It isn’t as important however higher resolutions displays will make everything easier on the eyes by making everything crystal clear. Full HD is a nice bonus but HD should be sufficient and more than enough. Higher resolutions are only for professionals who can actually distinguish pixel size details and have thick bottle bottom glasses.
If your senior has vision problems display size and magnification are far more useful than resolution.
Avoid Glossy screen if your senior is in bright setting areas or likes to use the computer outside with the sun clearly shining on the laptop’s screen! The reflections will cause great strain to his already aged eyes.
A Matte display will minimize this effect and be much more gentle on his eyesight altogether. Try to get one regardless of where your senior uses the computer.
Computers & Ease of Use
Computers were far more difficult to learn and use in the past. It’s not seniors have a difficult time learning because of age. In fact, the latest research shows that the brain never stops developing.

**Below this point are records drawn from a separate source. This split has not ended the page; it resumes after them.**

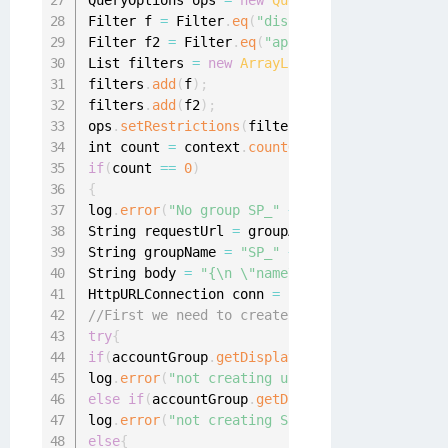
QueryOptions ops 
=
new
QueryOptions
(
)
;
Filter f 
=
 Filter
.
eq
(
"displayName"
,
"SP_"
+
 a
Filter f2 
=
 Filter
.
eq
(
"application.name"
,
 gro
List filters 
=
new
ArrayList
(
)
;
filters
.
add
(
f
)
;
filters
.
add
(
f2
)
;
ops
.
setRestrictions
(
filters
)
;
int count 
=
 context
.
countObjects
(
ManagedAttri
if
(
count 
==
0
)
{
log
.
error
(
"No group SP_"
+
 accountGroup
.
getDi
String requestUrl 
=
 groupApplication
.
getAttri
String groupName 
=
"SP_"
+
 accountGroup
.
getDi
String body 
=
"{\n \"name\": \""
+
 groupName 
HttpURLConnection conn 
=
null
;
//First we need to create the SP managed grou
try
{
if
(
accountGroup
.
getDisplayableName
(
)
.
equalsIg
log
.
error
(
"not creating userportal group"
)
;
}
else
if
(
accountGroup
.
getDisplayableName
(
)
.
equ
log
.
error
(
"not creating SailPoint IdentityIQ 
else
{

They can easily pick up any technology or learn just about anything as long you as handle their physical limitations well enough avoid poorly design technology when they already have to deal with many physical problems.
Most seniors don’t have the patience to spend too much time dealing with minor stuff such as clicking this or that or having to go through tons of steps to check their email or any other basic tasks.
In general (all of us actually) prefer systems that are straightforward, have a clean layout with just the right amount of programs or features we need.
For seniors these can be: web browsing, email, Skype, Photo viewers and an interface to easily move around files or photos along with a simple to use document writer..
Don’t shift Operating Systems
Stick with whatever you are dealing with, nobody likes to spend countless of hours trying to re-learn an entire new environment especially if it’s entirely different than the one we had even for the simple stuff I just mentioned.
However if this is the first time they’re introduced to one or are having trouble with their current operating system, here’s what you need to know about what each OS has to offer for the elderly or seniors.
- All windows systems (the latest ones) come with Microsoft Ease of Access, you can use the magnifier feature and the narrator screen reader if you think your going to need it. These two features keep improving with each version so it’s a good idea to land the latest OS they currently have.
- The main advantage of windows is the availability of options when buying hardware and the access to tons of software you’ll have.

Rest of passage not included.